I’ve often internally fumed about the lack of signage, timetables and maps (let alone shelter from the elements at bus stops) at any of the transit stops here in Vancouver. How is the typical visitor or newcomer to the city expected to discover any of this information? How about a casual user, who may not be completely familiar with the ins and outs of the system, but wants to try it out ad hoc from time to time? I use transit every weekday, and still am unable to just casually wait for a bus that’s not part of my commute and feel confident that I know when it’s going to show up, how long the trip is going to take or where it’s going to take me.
Does Translink really expect that users are going to spend 15 minutes on their website while toggling over to Google maps to figure this all out? Talk about lack of user-centered design, not to mention lack of transparency.
Ahh, how easy it would be to fix this problem, I mused.

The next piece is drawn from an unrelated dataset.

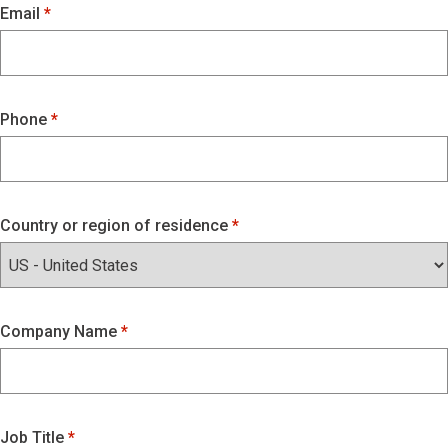
Email
Phone
Country or region of residence
Company Name
Job Title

And then it dawned on me – so frequently I critique these everyday things, but so rarely do I offer a solution. And that’s when it really hit me – how about a regular design exercise where I’d collect these things–big and small (probably mostly small)–and propose a shoot-from-the-hip solution, and limit myself to 30 minutes, at max an hour, to generating ideas for fixes? What kinds of things would I notice? What ideas would I come up with?
So back to the ill-placed sign. Here we go…my solution to you, dear Translink, is to duplicate, shrink, and laminate this map and either:
a) Place it on a post on this popularly trafficked corner right here where it is in context of where someone might actually think about planning their trip. Although not everyone may need the information, at least it’s information that can be soaked up in the periphery and it perpetuates constant awareness. And it highlights to visitors that there is indeed public transportation that can take you from the heart of the city to more far-flung locations.
b) Place it on the wall of the Bay building outside of the Skytrain entrace.
And while we’re at it, a large, illuminated subway sign (lit when it’s in service, a la NYC) would be a nice gesture as well.
Eat your heart out (does anyone seriously say that anymore?), Don Norman.